Radikale Rhetorik ist ihre Sache nicht. Sie stamme aus "nicht so betuchten Verhältnissen", sagt sie, ihre Eltern hätten viel gearbeitet und wenig verdient. Im Gymnasium sei ihr aufgefallen, dass es eine "Differenz zu Kindern aus wohlhabenderen Familien gibt". Man könnte auch von arm und reich sprechen. Auf jeden Fall quält es ihren Sinn für Gerechtigkeit.
Ganz einfach: Grüne und Rote sind ihr nicht links genug
Zum Studium der Ostasienwissenschaften und Archäologie ist sie nach Heidelberg gezogen, hat dort auch das Streiken und Demonstrieren geübt, unter anderem gegen den Irak-Krieg und Hartz IV, womit sich auch die politische Orientierung klärte: Die Grünen hatten für sie ihr friedenspolitisches Profil und die SPD das Soziale verloren. So habe sie sich für das Eindeutige entschieden, für eine Partei, die konsequent sei und nicht die Hälfte ihres Programms "über Bord" werfe, wenn's ums Mitregieren gehe.

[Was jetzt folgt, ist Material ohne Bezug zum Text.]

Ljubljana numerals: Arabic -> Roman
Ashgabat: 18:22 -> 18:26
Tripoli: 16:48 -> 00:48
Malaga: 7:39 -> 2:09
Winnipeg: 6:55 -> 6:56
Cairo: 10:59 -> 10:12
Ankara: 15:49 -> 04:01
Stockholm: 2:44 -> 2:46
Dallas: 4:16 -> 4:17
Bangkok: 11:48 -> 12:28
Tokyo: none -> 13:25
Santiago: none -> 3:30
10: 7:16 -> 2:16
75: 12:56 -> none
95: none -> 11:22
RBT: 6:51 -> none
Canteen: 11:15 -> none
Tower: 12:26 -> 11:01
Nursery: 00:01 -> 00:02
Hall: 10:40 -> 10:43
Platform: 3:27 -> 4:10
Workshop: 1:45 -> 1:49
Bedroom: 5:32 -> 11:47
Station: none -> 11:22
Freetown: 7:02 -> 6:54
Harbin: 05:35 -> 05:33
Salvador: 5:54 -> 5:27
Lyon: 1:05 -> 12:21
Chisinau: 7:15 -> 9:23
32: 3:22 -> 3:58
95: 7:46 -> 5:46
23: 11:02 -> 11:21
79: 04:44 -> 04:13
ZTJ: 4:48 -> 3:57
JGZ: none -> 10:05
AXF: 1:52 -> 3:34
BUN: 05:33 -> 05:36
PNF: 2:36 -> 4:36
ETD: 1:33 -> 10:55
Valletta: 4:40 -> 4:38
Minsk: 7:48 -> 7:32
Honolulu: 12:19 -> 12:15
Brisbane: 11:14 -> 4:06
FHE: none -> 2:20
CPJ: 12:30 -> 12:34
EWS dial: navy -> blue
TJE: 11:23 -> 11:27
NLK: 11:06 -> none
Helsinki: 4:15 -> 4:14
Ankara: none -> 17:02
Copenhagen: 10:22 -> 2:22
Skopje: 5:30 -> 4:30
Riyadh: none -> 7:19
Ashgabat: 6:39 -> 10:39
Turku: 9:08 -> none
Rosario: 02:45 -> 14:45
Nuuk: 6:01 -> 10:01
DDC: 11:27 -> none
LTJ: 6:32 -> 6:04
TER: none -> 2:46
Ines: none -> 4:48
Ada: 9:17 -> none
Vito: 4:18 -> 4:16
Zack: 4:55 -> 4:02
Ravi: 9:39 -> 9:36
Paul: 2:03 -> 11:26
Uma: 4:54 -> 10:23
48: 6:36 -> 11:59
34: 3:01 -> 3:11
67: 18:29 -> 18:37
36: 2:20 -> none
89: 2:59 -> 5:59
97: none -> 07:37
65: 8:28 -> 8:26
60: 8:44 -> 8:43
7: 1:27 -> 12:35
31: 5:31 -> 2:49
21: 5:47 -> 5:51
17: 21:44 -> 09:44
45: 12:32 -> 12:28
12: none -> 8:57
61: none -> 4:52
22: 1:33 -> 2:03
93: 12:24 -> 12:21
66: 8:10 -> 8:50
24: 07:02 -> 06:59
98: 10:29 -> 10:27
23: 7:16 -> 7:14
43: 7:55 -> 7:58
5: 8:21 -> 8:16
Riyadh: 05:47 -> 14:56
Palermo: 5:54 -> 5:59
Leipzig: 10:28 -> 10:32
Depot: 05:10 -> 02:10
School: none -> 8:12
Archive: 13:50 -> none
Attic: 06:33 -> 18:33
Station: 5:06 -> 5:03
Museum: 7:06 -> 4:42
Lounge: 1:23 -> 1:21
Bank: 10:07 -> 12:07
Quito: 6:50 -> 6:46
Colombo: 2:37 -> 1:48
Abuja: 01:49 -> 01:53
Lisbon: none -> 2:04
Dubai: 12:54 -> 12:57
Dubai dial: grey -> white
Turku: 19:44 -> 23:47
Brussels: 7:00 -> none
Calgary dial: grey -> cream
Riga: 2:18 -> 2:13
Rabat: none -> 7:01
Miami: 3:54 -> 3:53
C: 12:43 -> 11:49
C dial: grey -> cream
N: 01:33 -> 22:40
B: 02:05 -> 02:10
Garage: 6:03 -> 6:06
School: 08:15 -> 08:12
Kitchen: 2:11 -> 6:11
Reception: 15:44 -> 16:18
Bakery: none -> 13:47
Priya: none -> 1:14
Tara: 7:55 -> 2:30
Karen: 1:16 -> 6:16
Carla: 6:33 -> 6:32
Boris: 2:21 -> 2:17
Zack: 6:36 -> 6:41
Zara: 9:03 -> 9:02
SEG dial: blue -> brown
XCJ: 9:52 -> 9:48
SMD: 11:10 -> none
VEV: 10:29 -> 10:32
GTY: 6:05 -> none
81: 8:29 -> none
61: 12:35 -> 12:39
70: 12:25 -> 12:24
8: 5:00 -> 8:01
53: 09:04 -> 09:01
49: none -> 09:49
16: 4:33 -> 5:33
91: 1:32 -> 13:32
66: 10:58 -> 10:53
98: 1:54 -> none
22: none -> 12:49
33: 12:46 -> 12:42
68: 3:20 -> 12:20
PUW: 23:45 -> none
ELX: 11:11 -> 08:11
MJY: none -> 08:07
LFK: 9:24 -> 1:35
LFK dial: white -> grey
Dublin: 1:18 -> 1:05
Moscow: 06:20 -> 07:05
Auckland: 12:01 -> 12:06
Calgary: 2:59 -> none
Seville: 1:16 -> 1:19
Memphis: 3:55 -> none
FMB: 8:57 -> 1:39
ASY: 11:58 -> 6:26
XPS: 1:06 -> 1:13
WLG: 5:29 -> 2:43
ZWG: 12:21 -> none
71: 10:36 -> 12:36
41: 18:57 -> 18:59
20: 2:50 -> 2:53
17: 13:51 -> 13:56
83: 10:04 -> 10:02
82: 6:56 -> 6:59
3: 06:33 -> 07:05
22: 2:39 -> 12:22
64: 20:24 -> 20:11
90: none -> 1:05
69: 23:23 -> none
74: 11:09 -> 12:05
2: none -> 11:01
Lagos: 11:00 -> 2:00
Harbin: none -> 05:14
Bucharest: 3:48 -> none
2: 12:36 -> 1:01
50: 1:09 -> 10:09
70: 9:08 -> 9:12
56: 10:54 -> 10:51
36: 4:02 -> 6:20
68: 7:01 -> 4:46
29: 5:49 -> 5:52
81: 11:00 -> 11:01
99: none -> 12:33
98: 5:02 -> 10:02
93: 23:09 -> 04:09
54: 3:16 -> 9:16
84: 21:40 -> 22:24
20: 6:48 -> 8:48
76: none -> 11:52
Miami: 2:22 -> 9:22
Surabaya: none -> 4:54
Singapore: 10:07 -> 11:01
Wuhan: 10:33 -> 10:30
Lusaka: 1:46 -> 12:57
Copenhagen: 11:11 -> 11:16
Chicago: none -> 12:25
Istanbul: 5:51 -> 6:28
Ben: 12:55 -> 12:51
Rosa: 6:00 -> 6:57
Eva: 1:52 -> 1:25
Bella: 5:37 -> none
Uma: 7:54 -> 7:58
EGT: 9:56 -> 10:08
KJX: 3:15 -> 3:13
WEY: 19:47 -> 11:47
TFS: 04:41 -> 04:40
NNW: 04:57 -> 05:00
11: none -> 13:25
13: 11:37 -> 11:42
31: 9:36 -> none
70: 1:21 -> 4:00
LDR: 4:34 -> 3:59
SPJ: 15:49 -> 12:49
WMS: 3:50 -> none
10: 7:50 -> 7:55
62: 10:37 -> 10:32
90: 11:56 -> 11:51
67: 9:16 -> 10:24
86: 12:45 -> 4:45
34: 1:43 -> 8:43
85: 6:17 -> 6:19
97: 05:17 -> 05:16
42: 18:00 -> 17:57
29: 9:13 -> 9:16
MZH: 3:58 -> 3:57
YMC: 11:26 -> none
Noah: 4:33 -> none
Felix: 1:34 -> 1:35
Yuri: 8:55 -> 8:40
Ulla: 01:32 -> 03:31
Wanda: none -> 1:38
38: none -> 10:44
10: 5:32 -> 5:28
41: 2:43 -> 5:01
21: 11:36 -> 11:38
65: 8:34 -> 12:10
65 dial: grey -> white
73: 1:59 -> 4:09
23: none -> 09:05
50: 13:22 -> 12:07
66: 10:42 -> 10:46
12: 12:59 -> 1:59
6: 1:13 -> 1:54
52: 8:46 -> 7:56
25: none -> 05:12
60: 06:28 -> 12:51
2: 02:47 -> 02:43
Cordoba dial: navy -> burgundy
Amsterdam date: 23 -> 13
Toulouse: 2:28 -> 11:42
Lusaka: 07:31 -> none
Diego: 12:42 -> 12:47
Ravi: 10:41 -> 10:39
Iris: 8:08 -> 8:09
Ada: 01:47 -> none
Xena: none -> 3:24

Seit 2014 sitzt Mirow für die Linke im Stadtrat von Heidelberg und arbeitet hauptberuflich im Mannheimer Büro der Bundestagsabgeordneten Gökay Akbulut. Zuletzt hat sie sich durch scharfe Kritik an der geplanten Verlegung der Erstaufnahmeeinrichtung für Flüchtlinge in Heidelberg profiliert. Sie macht sich stark für einen Standort, der ein echtes Willkommenszeichen setzt. Bernd Riexinger, der scheidende Vorsitzende der Bundespartei und Antreiber der Landeslinken, gehört zu ihren Mentoren. Relativ große Fußstapfen für den Nachwuchs. Sie habe Schuhgröße 42, antwortet Mirow, also kein Problem. Nach politischen Vorbildern gefragt, bleibt sie zurückhaltend, sie sei "kein Fancharakter", eher jemand, der sich bei anderen Anregungen einhole, dann aber seinen eigenen Weg gehe.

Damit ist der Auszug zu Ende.